Utilizing MEV is considered a form of “front running” in which market participants, in this case, miners, use non-public information in order to increase their profit during a transaction.
Front running is a common practice among stock and bond traders and is considered illegal when the front running is done based on insider information. Front running is becoming increasingly common for crypto miners and traders, and, while not illegal, may be considered unethical by some.
However, front running is just one way that miners can extract additional value from a transaction. They can also do something referred to as “back running” which allows them to profit by using their information about a certain trade that will change market conditions and placing their trade directly after in order to gain a profit.
Miners sometimes combine front running and back running in what’s called a “sandwich attack” in order to gain profit both before and after a trader’s transaction.
Front running to increase MEV is particularly easy for miners running full nodes, as they monitor upcoming transactions and can easily quote higher gas fees.
In some situations, groups of miners and traders will form private relay networks in order to set gas fees at a certain amount. These networks operate somewhat like a private syndicate, creating an artificial oligarchy that can increase gas prices in order to increase profits for all participants in the private relay network.
Today, MEV activities are most commonly caused by bots that attempt to perform arbitrage by taking advantage of slippage (temporary price differences) on multiple DEXs (decentralized exchanges).
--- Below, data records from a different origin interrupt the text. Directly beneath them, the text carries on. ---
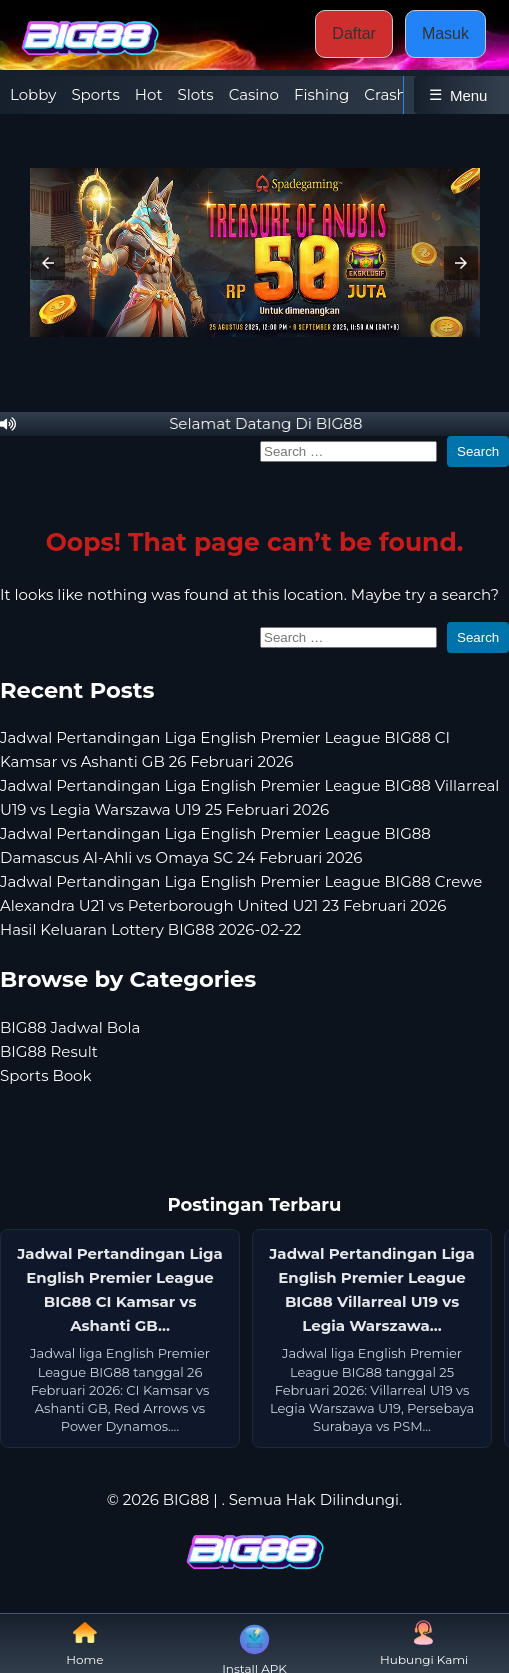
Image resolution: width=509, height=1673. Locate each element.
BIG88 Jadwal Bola (70, 1027)
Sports (95, 94)
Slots (196, 94)
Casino (254, 94)
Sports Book (45, 1075)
Slippage, and the arbitrage opportunities that come along with it, usually result when a very large trade occurs on an exchange.
Sometimes this occurs naturally, but in other cases, it may occur when a trader or trading bot takes out a flash loan, a temporary loan that must be repaid in the same transaction it is taken out.
Slippage, and the arbitrage opportunities that come along with it, usually result when a very large trade occurs on an exchange.
However the slippage is caused, profits can be gained by purchasing the asset at the lower price on one exchange and selling it on the exchange offering the higher price. These opportunities keep increasing due to the increasing popularity of DEXs, and this often leads to bidding wars between bots. Therefore, bots are always on the lookout for abnormally large trades.
Since arbitrage trading bots want to execute their trades as quickly as possible, miners are happy to accept higher gas prices to push the arbitrage bot’s transaction to the front of the line. These higher transaction fees can also influence the value of the asset on the DEX itself, leading to further slippage and even more arbitrage opportunities.
This increases gas prices for miners, leading to more miner profit, but increased gas prices and network congestion for everyone else.
In addition to both arbitrage and front running, miners themselves have the ability to reorder transactions and insert their own purchase transactions into a block for no cost. This ability allows further MEV opportunities but can have even more detrimental impacts on the blockchain itself, including full block reorganizations and even consensus issues.
Some blockchains, like Telos, are attempting to prevent front running by utilizing a hierarchy that gives orders priority via the order in which they arrive, instead of allowing miners to choose which transactions to approve via judging which will provide them the highest gas fee.
Gas fee limiting is another way in which some blockchains have attempted to reduce front running. Gas fee limiting restricts the gas fee to equal to or less than the maximum fee defined by the smart contract owner. Off-chain ordering can also be used to prevent front running. In off-chain ordering scenarios, ordering is done on an outside system, while transactions are settled on the blockchain.
Decentralized oracles can be used to more judiciously order transactions via smart contracts. This can prevent front running by separating the ability to order transactions from the ability to produce blocks.
Decentralized oracles can also be utilized to encrypt transactions, limiting the amount of information miners receive. These transactions are only decrypted after a specific order has been committed to, which also prevents front running and other types of manipulation.
By preventing front running, hierarchical ordering, specialized smart contracts, and transaction encryption can reduce gas prices and congestion, making blockchain transactions faster and less expensive, while reducing slippage and other types of malign market manipulation.